You come to work in the morning. In your mailbox there are a few or dozens of e-mails that need to be taken care of and your boss assigns you some tasks for the day. There is only one problem: you just don’t feel like doing it. So you put everything aside for a magical and mythical “later.” You think that when it comes, things will be better.
Sounds familiar? Don’t worry; you are not alone.
Procrastination means avoiding and postponing tasks, and it applies to pretty much every area of life: from small and minor things to long-term life plans. But let’s not confuse it with ordinary laziness – specialists consider procrastination to be a valid psychological problem. Basically, instead of doing certain tasks that we’re not quite eager to do, we put them off for later. Depending on how difficult and serious the task seems to be, we may delay it by 10 minutes (calling someone back), an hour (writing an e-mail), a day (cleaning up your desk), a week (starting a project), a year (change of job), etc. However, if you say to yourself “I will do it in an hour” it doesn’t mean that you will actually do it. If there is no deadline to meet and you don’t have another external thing which could motivate you, then you may be postponing the task pretty much indefinitely.
Procrastination works in a very deceitful way. At first, we are relieved: by postponing a problem for later, we have the feeling that we have got rid of it to some extent, and it no longer concerns us. However, somewhere at the back of our head, we are constantly aware that we have something to do. In the end, we come to the realization that the task can no longer be delayed. Then comes the stress when we realize that we do not have enough time. Finally, we are angry at ourselves for allowing such a situation to happen in the first place. But does it teach us not to do the exact same thing next time?
Of course not. As we’ve mentioned before, procrastination is a psychological problem which in serious cases can be traced back to childhood and needs a consultation with a doctor. Most of us, however, are struggling with another type of procrastination, which can be very easily explained: it’s, unfortunately, part of the human nature and we have been programmed like that. In our brains, two forces fight with each other: emotional (limbic system) and rational (prefrontal cortex). The rational brain knows that although the task will take some time and we may not like it, completing it is ultimately good for us and will give us a sense of satisfaction. But the emotional brain completely ignores those facts, because it much more prefers spontaneity and the feeling of immediate gratification and getting the reward. And that is precisely what delaying a task and focusing on more pleasant things (such as watching cats on YouTube) gives you. Doing the activity also requires a certain input of energy and our bodies like to store energy for „rough times.” If we add to that the signal from the brain which says “this activity can wait,” then we have the perfect excuse for our procrastination, which we are not even aware of.
How to deal with procrastination?
- Plan your work.
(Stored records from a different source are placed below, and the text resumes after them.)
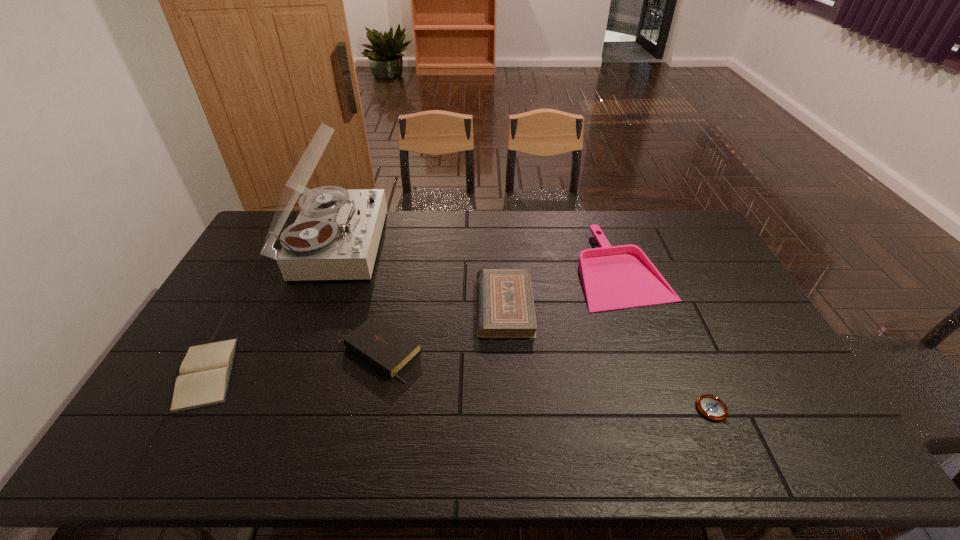 At what (x,y) coordinates should I click in order to perform the action: click on blank region between the dustpan and the leftmost Bible. Please return your answer as a coordinate pair (x, y). Looking at the image, I should click on [415, 321].

Where is `free space between the dustpan and the third object from right to left`? free space between the dustpan and the third object from right to left is located at coordinates (564, 287).

Identify the location of empty space that is in between the shortest Bible and the second Bible from left to right. (295, 362).

Locate an element on the screen. The height and width of the screenshot is (540, 960). blank region between the second Bible from left to right and the third object from right to left is located at coordinates (444, 329).

Find the location of a particular element. Image resolution: width=960 pixels, height=540 pixels. object that is the fifth closest to the shortest Bible is located at coordinates (710, 406).

I want to click on object that ranks as the second closest to the compass, so click(x=505, y=307).

Where is `the closest Bible to the dustpan`? the closest Bible to the dustpan is located at coordinates (505, 307).

This screenshot has width=960, height=540. Find the location of `Bible identified as the closest to the dustpan`. Bible identified as the closest to the dustpan is located at coordinates (505, 307).

Identify the location of vacant space that satisfies the following two spatial constraints: 1. on the handle side of the dustpan; 2. on the left side of the shortest object. This screenshot has width=960, height=540. (674, 410).

In order to click on vacant space that satisfies the following two spatial constraints: 1. on the back side of the second Bible from right to left; 2. on the left side of the leftmost Bible in this screenshot , I will do `click(219, 352)`. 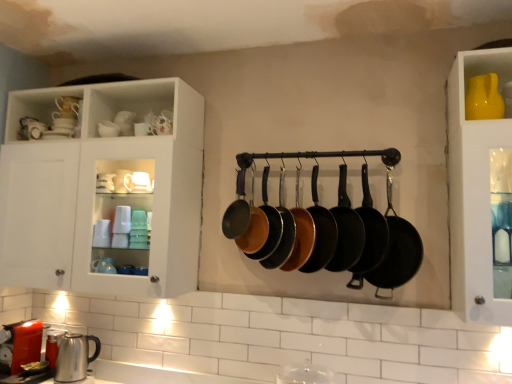 Question: Is white glossy cabinet at upper left smaller than matte black frying pan at center, placed as the 3th frying pan when sorted from left to right?

Choices:
 (A) yes
 (B) no

Answer: (B)

Question: Would you say white glossy cabinet at upper left contains matte black frying pan at center, which is the sixth frying pan from right to left?

Choices:
 (A) yes
 (B) no

Answer: (B)

Question: Considering the relative positions of white glossy cabinet at upper left and matte black frying pan at center, placed as the 3th frying pan when sorted from left to right, in the image provided, is white glossy cabinet at upper left to the right of matte black frying pan at center, placed as the 3th frying pan when sorted from left to right, from the viewer's perspective?

Choices:
 (A) no
 (B) yes

Answer: (A)

Question: Is white glossy cabinet at upper left not within matte black frying pan at center, which is the sixth frying pan from right to left?

Choices:
 (A) yes
 (B) no

Answer: (A)

Question: Is white glossy cabinet at upper left closer to camera compared to matte black frying pan at center, which is the sixth frying pan from right to left?

Choices:
 (A) no
 (B) yes

Answer: (A)

Question: Is white glossy cabinet at upper left aimed at matte black frying pan at center, which is the sixth frying pan from right to left?

Choices:
 (A) no
 (B) yes

Answer: (A)

Question: Considering the relative positions of matte black frying pan at center, the fifth frying pan in the left-to-right sequence, and black cast iron frying pan at center, which is counted as the 1th frying pan, starting from the right, in the image provided, is matte black frying pan at center, the fifth frying pan in the left-to-right sequence, to the right of black cast iron frying pan at center, which is counted as the 1th frying pan, starting from the right, from the viewer's perspective?

Choices:
 (A) yes
 (B) no

Answer: (B)

Question: From the image's perspective, is matte black frying pan at center, acting as the 4th frying pan starting from the right, below black cast iron frying pan at center, which is counted as the 1th frying pan, starting from the right?

Choices:
 (A) yes
 (B) no

Answer: (B)

Question: Can you confirm if matte black frying pan at center, the fifth frying pan in the left-to-right sequence, is thinner than black cast iron frying pan at center, which is counted as the 1th frying pan, starting from the right?

Choices:
 (A) no
 (B) yes

Answer: (A)

Question: Would you say matte black frying pan at center, the fifth frying pan in the left-to-right sequence, is outside black cast iron frying pan at center, which is counted as the 1th frying pan, starting from the right?

Choices:
 (A) no
 (B) yes

Answer: (B)

Question: Is matte black frying pan at center, the fifth frying pan in the left-to-right sequence, further to the viewer compared to black cast iron frying pan at center, which is the 8th frying pan in left-to-right order?

Choices:
 (A) no
 (B) yes

Answer: (B)

Question: Considering the relative sizes of matte black frying pan at center, acting as the 4th frying pan starting from the right, and black cast iron frying pan at center, which is the 8th frying pan in left-to-right order, in the image provided, is matte black frying pan at center, acting as the 4th frying pan starting from the right, wider than black cast iron frying pan at center, which is the 8th frying pan in left-to-right order,?

Choices:
 (A) yes
 (B) no

Answer: (A)

Question: Considering the relative sizes of black cast iron frying pan at center, which is the 8th frying pan in left-to-right order, and matte black frying pan at center, placed as the 3th frying pan when sorted from left to right, in the image provided, is black cast iron frying pan at center, which is the 8th frying pan in left-to-right order, bigger than matte black frying pan at center, placed as the 3th frying pan when sorted from left to right,?

Choices:
 (A) yes
 (B) no

Answer: (A) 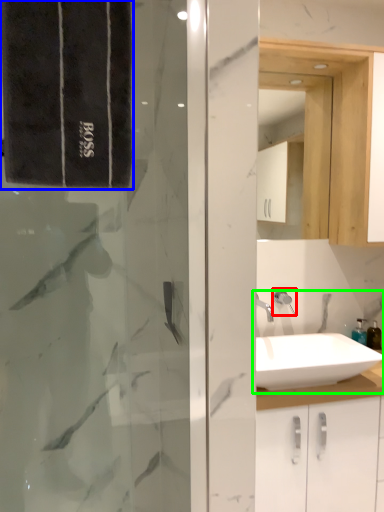 Question: Considering the real-world distances, which object is closest to shower (highlighted by a red box)? bath towel (highlighted by a blue box) or sink (highlighted by a green box).

Choices:
 (A) bath towel
 (B) sink

Answer: (B) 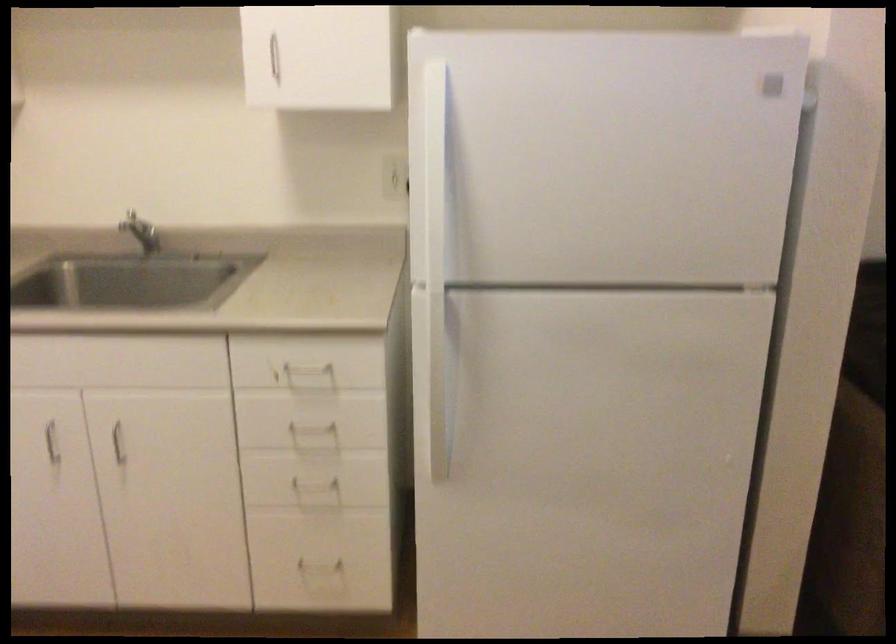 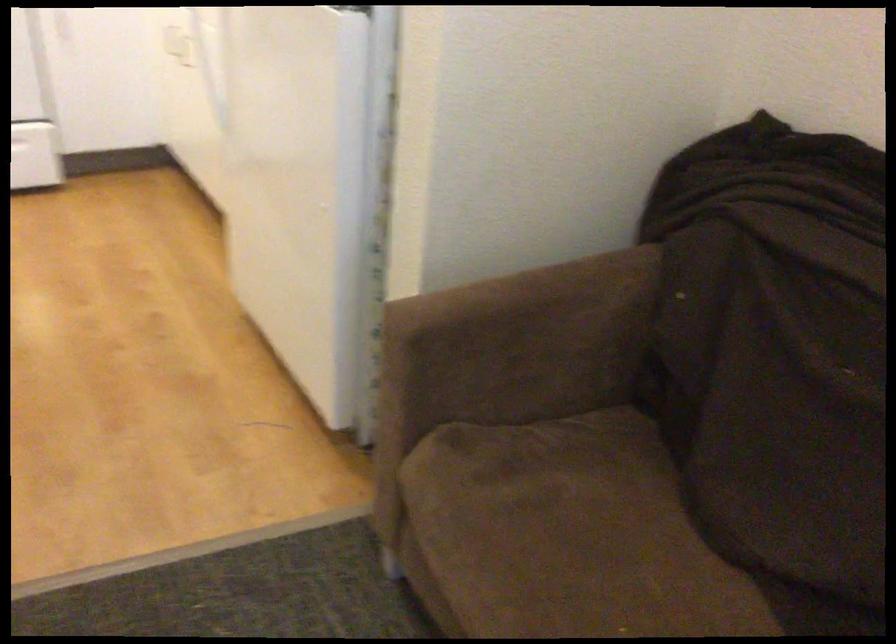 Question: I am providing you with two images of the same scene from different viewpoints. Please identify which objects are invisible in image2.

Choices:
 (A) white drawer handle
 (B) sofa sitting surface
 (C) brown sofa armrest
 (D) green stool

Answer: (A) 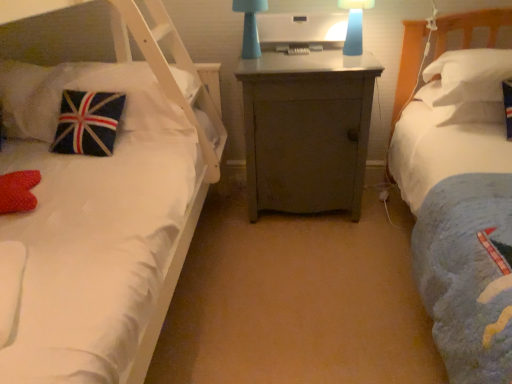 Measure the distance between point (332, 184) and camera.

The depth of point (332, 184) is 2.08 meters.

I want to click on blue matte lampshade at upper center, which is counted as the first bedside lamp, starting from the right, so click(354, 25).

What do you see at coordinates (354, 25) in the screenshot? I see `blue matte lampshade at upper center, which is counted as the first bedside lamp, starting from the right` at bounding box center [354, 25].

The width and height of the screenshot is (512, 384). What do you see at coordinates (465, 103) in the screenshot? I see `white soft pillow at right, placed as the second pillow when sorted from left to right` at bounding box center [465, 103].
Thanks to this you will have a specific picture of what you’re really facing and a sense of satisfaction that you have already accomplished something. Prepare a list of all tasks you need to do and divide them into four categories: important and quick, important and long-term, not important and quick, not important and long-term.
- If you have several tasks to do “for now,” start with the two that you think are the simplest and the fastest, then use the momentum and start working on the most difficult one.
- For procrastinating people, the most challenging thing to do is actually starting doing something. Try dividing the task into smaller parts and do the easiest one. You will feel better when you manage to finish it and when you realize that it makes you feel good you will want to maintain it. So you will complete the next stage and the next one and before you even know it the whole task will be done.
- Take some time to prepare your workspace. Get rid of any distractions, hide your phone out of sight (and out of reach preferably) and if you can find a quiet place where no one will disturb you.
- If you’re having difficulties with a particular task, don’t give up entirely. Instead, try to focus on doing another thing from your list. This will allow you not to lose the right mindset and you still will be completing tasks.
- Use the Pomodoro technique (the name comes from a tomato-shaped kitchen timer). This technique means focusing fully on doing the task for 25 minutes and then taking a 5-minute break. And repeat. That way you trick the emotional part of the brain. It will eventually get the reward, it just has to wait for 25 minutes. That’s not much, right?
- If everything else has failed, try to play a psychological game with yourself and imagine two future versions of yourself: one that performed the task and the other, which is still putting it off. Which version feels better and which has greater satisfaction? At this stage, which version you will become depends only on you.
Recruiters, headhunters and Executive Search consultants – how do you deal with tasks that are difficult or you’re not excited about?
What tasks do you usually postpone for later?